• **Your instructions**
What is needed is the full listing written out exactly, minus the pictures.

• **Source material**
+===+
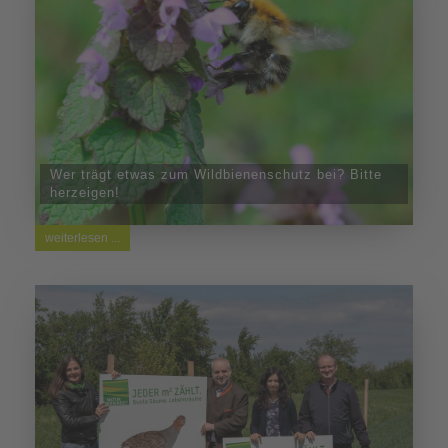
Wer trägt etwas zum Wildbienenschutz bei? Bitte
herzeigen!
weiterlesen ...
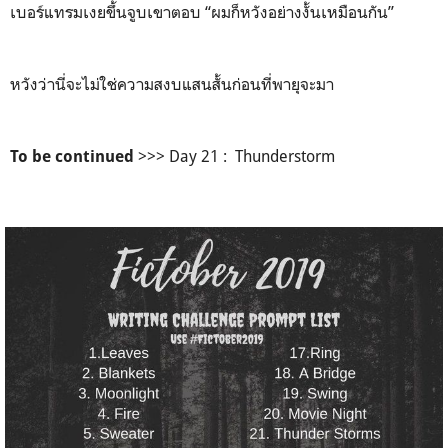
เบอร์แทรมเงยขึ้นจูบเขาตอบ “ผมก็หวังอย่างงั้นเหมือนกัน”
หวังว่านี่จะไม่ใช่ความสงบแสนสั้นก่อนที่พายุจะมา
>>> Day 21 : Thunderstorm
To be continued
+===+
• **Task result**
Wer trägt etwas zum Wildbienenschutz bei? Bitte
herzeigen!
weiterlesen ...
เบอร์แทรมเงยขึ้นจูบเขาตอบ “ผมก็หวังอย่างงั้นเหมือนกัน”
หวังว่านี่จะไม่ใช่ความสงบแสนสั้นก่อนที่พายุจะมา
>>> Day 21 : Thunderstorm
To be continued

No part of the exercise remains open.